= Wanda L. Bass =

US philanthropist and banker

Wanda L. Bass (January 5, 1927 – February 12, 2008) was an American philanthropist and banker. Bass donated most of the $38.5 million for the Wanda L. Bass School of Music at Oklahoma City University. In addition, she gave a separate $2.1 million gift to purchase 105 Steinway pianos. Bass was noted for her donations of time and money to the McAlester Public Schools and numerous other causes in Oklahoma.

== Early life==

Bass was born Wanda Louise Jones on January 5, 1927, in Ewing, Texas, a small mill town near Lufkin, to Ina Pearl Laird Jones and Talmadge Jones. She attended the University of Texas at Austin and graduated with a bachelor's degree in nutrition with a minor in management. She worked for Humble Oil Company as a dietician and later worked for Lone Star Gas Company.

She married Clark Bass, a banker, on November 25, 1951, in DeQueen, Arkansas.

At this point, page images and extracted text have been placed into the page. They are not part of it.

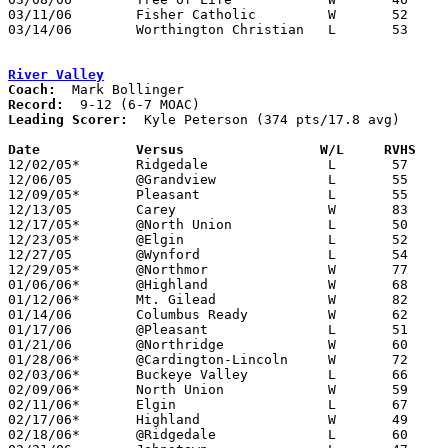
03/11/06	Fisher Catholic		W	52	41	Division IV District Tournament at Columbus Fairgrounds Coliseum

03/14/06	Worthington Christian	L	53	80	Division IV Regional Tournament at Columbus Fairgrounds Coliseum

River Valley
Coach:
Record:
Leading Scorer:
  Kyle Peterson (374 pts/17.8 avg)

Date		Versus                 W/L     RVHS   

12/02/05*	Ridgedale		L	57	69

12/06/05	@Grandview		L	55	57

12/09/05*	Pleasant		L	55	56

12/13/05	Carey			W	83	58

12/17/05*	@North Union		L	50	51

12/23/05*	@Elgin			L	52	59

12/27/05	@Wynford		L	54	75

12/29/05*	@Northmor		W	77	43

01/06/06*	@Highland		W	68	53

01/12/06*	Mt. Gilead		W	82	55

01/14/06	Columbus Ready		W	62	55

01/17/06	@Pleasant		L	51	58	OT

01/21/06	@Northridge		W	60	47

01/28/06*	@Cardington-Lincoln	W	72	56

02/03/06*	Buckeye Valley		L	66	76

02/09/06*	North Union		W	59	46

02/11/06*	Elgin			L	67	80

02/17/06*	Highland		W	49	36

02/18/06*	@Ridgedale		L	60	67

The newly married couple moved to Durant, Oklahoma, where he was president of a local bank. Clark organized the Inwood National Bank in Dallas, Texas, in 1961. In 1963, Clark became president of the First National Bank and Trust of McAlester in McAlester, and the family moved to McAlester in 1966.

The couple had three children: Louise, Boyd, and Carlton. After Clark Bass died in 1999, Wanda succeeded him as chairman of the board of the bank. Wanda died on February 12, 2008.

==Philanthropy==

Bass donated millions of dollars and thousands of hours to Oklahoma economic development, arts, and education. In 1998, Bass helped establish the McAlester campus of Eastern Oklahoma State College, and the higher education center on the campus is named after her.

When Louise Bass enrolled at Oklahoma City University as a music student, Wanda became involved in raising money and donating time to the university. In 2006, the 113,000 sqft Wanda L. Bass Music Center opened at a cost of $38.5 million. In addition, Bass contracted with Steinway & Sons to purchase 105 grand pianos; at the time, it was the largest order in Steinway's history.